Jacob Carlborg doob at me.com
Sun Aug 7 23:55:22 PDT 2011


On 2011-08-07 23:18, Jonathan M Davis wrote:
> On Sunday 07 August 2011 18:58:53 Stijn Herreman wrote:
>> module main;
>>
>> import std.stdio;
>> import my_module;
>>
>> int main()
>> {
>> 	my_method();
>> 	return 0;
>> }
>>
>>
>> module my_module;
>>
>> import std.stdio;
>>
>> package void my_method()
>> {
>> 	 writeln("Hello D-World!");
>> }
>>
>>
>> Error: function my_module.my_method is not accessible from main
>
> Hmmm. My guess would be that either it's a bug or that from D's perspective,
> neither of your modules are in a package. They have no package in front of
> their names; they're at the base level of the hierarchy. And that might mean
> that they don't have a package, so they don't share a package.
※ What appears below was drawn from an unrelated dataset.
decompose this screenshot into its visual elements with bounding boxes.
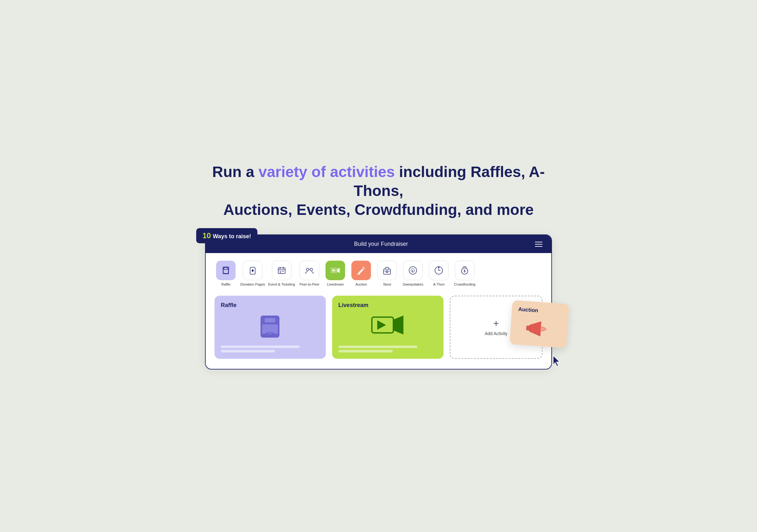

But I don't
> know.
>
> Personally, I don't see much point in using the package specifier when you're
> not actually using a package hierarchy (you're just making it so that
> everything but stuff which actually uses a hierarchy can use the function - it
> would be a really weird distinction to make). So, it wouldn't entirely
> surprise me if this is completely by design. It might be a bug though.
>
> - Jonathan M Davis

Or because neither of the modules are in package they are perhaps in an 
implicit global package making "package" in this case behave as public.